Extracted data entries:

════════

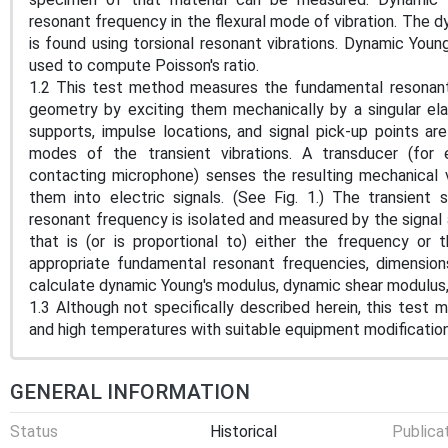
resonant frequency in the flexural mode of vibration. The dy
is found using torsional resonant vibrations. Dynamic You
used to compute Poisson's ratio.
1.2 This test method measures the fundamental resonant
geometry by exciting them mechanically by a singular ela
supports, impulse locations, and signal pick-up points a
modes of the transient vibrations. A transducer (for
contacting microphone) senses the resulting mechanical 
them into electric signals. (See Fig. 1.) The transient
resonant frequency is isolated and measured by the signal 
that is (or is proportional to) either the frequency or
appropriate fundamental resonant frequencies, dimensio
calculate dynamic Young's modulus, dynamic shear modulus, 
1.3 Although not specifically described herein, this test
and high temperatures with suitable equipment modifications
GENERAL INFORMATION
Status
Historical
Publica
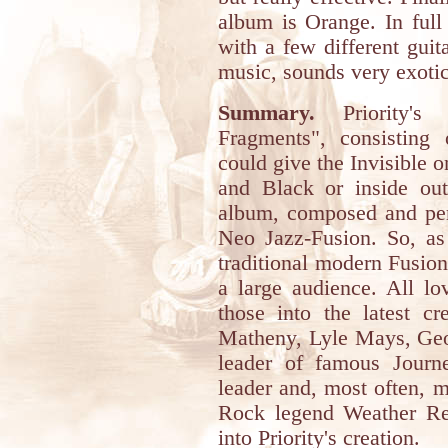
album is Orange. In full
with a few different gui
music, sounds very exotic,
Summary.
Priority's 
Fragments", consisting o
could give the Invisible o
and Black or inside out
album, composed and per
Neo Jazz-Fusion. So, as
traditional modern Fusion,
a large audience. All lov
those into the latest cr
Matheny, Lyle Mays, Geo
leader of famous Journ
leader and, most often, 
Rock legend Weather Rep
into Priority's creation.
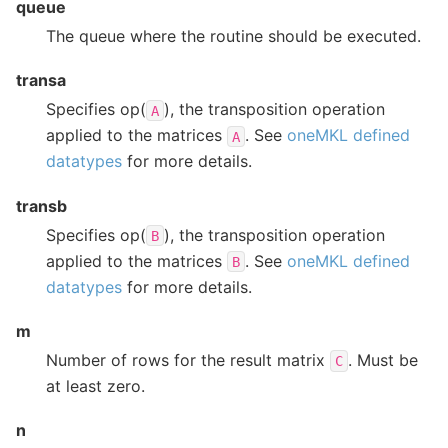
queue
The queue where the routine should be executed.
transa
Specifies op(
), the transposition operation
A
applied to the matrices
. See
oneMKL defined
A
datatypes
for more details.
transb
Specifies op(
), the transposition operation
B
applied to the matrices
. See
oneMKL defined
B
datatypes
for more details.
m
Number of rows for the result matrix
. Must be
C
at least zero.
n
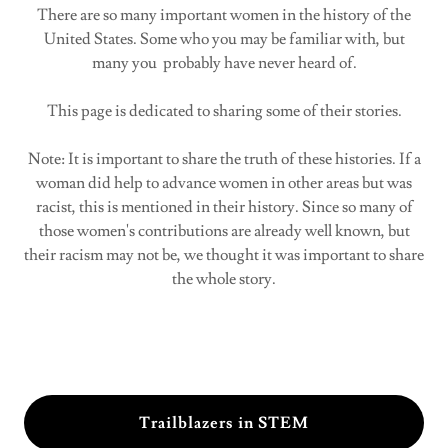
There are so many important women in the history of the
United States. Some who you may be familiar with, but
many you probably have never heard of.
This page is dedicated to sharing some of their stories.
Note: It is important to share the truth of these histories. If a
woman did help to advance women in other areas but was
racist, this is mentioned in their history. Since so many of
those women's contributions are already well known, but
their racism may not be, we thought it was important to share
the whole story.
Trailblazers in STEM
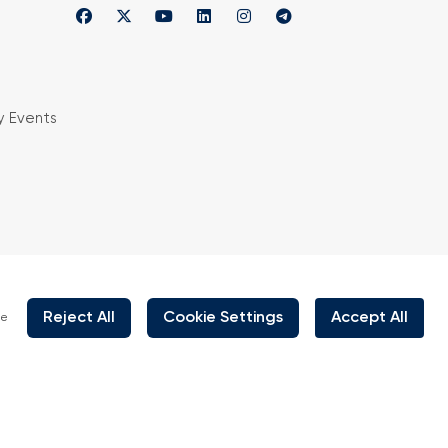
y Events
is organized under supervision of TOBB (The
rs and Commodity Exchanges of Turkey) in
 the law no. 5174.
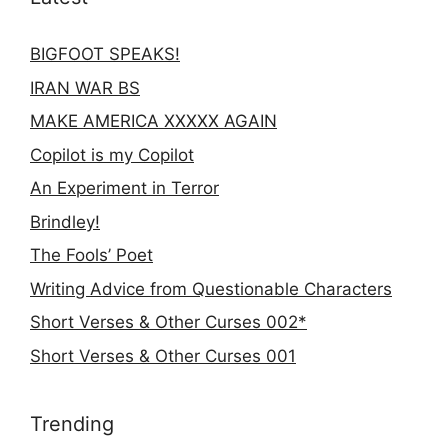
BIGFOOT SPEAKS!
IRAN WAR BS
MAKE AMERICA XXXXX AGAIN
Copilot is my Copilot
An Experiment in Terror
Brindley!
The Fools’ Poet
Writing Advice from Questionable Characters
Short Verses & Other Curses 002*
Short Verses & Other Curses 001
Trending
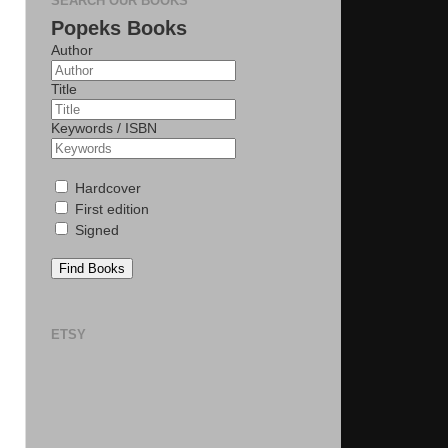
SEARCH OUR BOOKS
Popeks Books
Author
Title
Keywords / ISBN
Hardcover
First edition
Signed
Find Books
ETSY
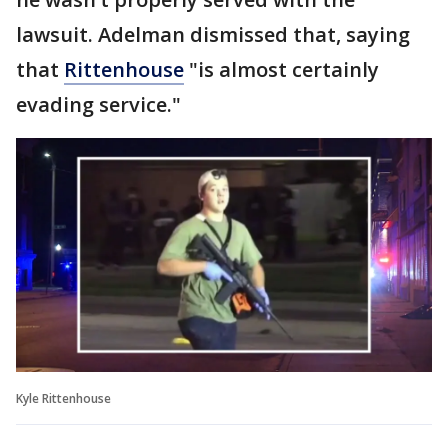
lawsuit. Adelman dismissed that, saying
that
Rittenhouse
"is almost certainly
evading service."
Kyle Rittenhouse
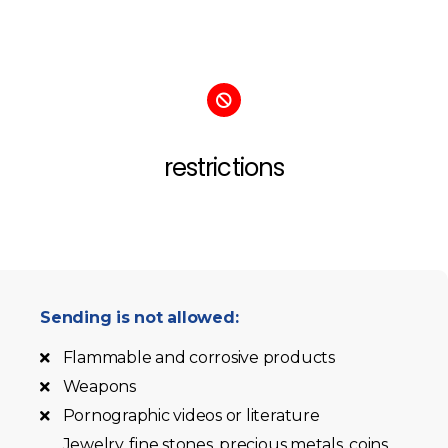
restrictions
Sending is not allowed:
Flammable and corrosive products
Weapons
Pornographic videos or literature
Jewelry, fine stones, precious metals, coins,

════════

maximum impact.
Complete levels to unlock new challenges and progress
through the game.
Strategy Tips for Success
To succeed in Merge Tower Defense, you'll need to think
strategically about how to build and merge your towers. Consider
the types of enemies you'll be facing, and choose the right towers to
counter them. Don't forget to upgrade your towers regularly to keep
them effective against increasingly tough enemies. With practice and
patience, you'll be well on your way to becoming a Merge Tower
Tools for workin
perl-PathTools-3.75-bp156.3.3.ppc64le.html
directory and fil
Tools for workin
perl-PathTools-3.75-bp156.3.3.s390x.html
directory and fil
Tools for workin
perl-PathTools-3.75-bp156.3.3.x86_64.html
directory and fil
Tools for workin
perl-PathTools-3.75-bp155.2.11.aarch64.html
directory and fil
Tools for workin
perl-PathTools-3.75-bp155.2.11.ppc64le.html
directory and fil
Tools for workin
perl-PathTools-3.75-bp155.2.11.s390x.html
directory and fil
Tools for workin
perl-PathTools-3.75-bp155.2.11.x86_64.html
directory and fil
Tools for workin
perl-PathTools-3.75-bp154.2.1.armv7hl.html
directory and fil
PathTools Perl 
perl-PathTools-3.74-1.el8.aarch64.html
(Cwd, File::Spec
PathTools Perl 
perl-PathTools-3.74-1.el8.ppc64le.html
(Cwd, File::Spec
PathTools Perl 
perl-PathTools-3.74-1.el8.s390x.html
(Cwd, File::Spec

════════

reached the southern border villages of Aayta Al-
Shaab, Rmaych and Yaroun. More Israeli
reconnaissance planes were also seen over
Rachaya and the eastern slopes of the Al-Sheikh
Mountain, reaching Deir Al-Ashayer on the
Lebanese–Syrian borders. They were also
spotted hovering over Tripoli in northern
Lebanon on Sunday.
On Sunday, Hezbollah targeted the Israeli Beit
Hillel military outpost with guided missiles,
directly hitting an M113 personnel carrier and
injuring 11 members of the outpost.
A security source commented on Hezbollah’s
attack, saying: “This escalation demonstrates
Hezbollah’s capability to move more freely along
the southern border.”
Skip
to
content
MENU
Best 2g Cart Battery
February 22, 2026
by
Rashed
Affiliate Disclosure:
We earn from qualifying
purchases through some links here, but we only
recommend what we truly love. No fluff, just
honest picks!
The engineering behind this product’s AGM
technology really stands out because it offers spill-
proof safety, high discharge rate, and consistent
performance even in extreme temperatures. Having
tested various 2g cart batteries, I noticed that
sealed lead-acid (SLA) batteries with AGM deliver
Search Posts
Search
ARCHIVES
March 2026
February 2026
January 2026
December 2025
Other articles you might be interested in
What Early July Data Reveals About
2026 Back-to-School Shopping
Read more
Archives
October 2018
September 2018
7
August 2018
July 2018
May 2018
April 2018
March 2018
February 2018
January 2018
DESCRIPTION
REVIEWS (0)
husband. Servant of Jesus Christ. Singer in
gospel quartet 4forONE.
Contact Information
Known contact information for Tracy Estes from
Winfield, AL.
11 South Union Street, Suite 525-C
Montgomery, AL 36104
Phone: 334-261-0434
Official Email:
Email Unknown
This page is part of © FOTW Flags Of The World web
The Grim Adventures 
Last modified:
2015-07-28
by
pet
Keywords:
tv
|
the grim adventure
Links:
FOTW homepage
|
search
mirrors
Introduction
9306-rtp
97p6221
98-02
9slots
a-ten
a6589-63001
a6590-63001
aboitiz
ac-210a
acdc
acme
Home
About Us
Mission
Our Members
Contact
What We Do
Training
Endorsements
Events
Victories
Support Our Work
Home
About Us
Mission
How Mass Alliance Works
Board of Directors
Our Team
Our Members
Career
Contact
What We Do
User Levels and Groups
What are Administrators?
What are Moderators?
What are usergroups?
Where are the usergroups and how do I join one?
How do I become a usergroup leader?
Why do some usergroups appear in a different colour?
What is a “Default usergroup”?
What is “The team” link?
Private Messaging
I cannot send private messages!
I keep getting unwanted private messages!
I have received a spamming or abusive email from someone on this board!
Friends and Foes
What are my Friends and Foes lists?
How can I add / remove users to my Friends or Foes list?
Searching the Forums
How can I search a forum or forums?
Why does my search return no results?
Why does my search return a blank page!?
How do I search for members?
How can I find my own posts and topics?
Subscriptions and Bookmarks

════════

BRIEF: How many of the lines above hold "transient"? Answer with only the number.

OUTPUT OF THE TASK: 2